| TASK ITEM |
Retype, word for word, every line of the records below starting at the one that contains "l'inspiration pour rêver." and ending at the one that contains "d'une bouilloire et d'un petit frigo."; include both of those lines and nothing more.

| Entries taken from a collection |
########
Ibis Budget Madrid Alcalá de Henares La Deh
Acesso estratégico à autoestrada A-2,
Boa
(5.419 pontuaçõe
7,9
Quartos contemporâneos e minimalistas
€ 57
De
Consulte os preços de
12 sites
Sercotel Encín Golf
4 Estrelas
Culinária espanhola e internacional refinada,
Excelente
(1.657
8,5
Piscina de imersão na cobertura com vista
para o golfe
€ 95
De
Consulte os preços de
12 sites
########
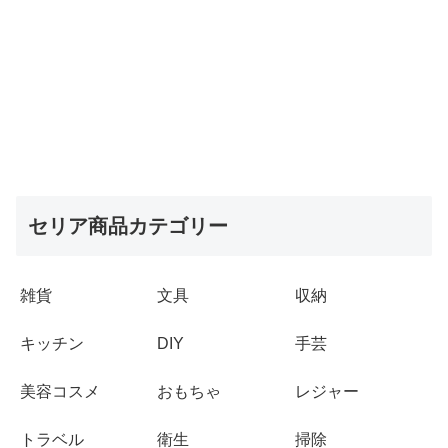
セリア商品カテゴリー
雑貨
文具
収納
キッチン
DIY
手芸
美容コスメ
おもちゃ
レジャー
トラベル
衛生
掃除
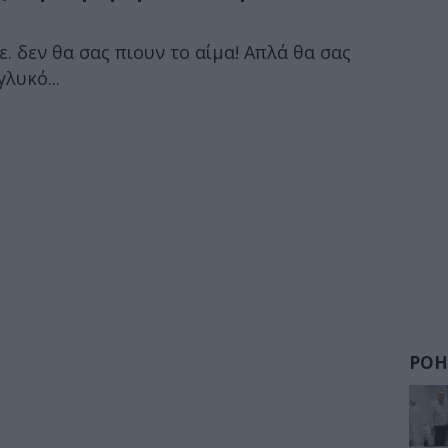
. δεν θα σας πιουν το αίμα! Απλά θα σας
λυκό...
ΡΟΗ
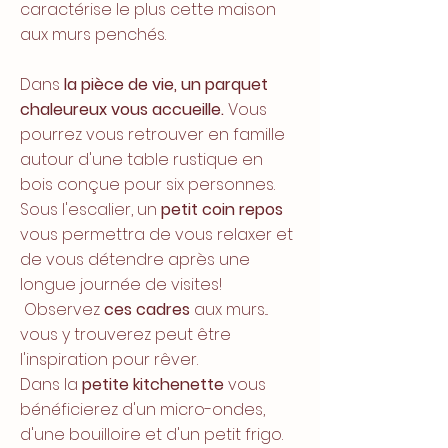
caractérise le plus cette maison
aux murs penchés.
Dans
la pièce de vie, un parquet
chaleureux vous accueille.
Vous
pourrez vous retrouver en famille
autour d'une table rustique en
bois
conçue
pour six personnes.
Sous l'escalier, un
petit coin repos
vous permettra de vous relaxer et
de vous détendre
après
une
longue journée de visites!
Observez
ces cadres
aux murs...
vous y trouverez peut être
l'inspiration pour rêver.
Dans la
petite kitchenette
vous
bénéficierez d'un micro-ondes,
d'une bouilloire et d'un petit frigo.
########
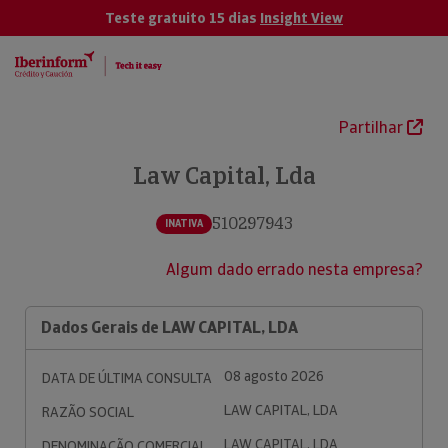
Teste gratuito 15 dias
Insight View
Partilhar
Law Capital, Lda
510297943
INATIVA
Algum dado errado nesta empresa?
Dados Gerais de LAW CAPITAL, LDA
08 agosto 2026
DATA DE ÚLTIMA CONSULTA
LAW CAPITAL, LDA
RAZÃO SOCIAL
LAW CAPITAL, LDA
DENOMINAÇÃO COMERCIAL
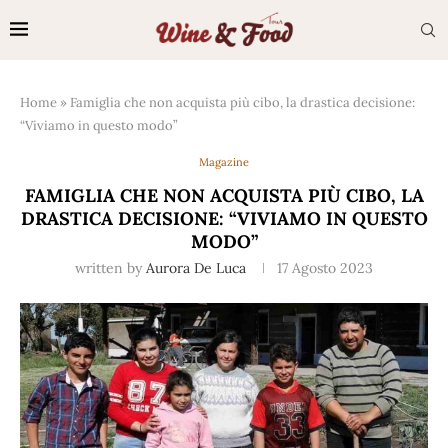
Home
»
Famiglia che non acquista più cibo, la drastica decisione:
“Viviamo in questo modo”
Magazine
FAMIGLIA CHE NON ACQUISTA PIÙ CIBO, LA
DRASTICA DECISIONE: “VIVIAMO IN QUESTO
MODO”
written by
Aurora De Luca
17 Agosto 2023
########
| RESPONSE TO THIS EXERCISE |
l'inspiration pour rêver.
Dans la
petite kitchenette
vous
bénéficierez d'un micro-ondes,
d'une bouilloire et d'un petit frigo.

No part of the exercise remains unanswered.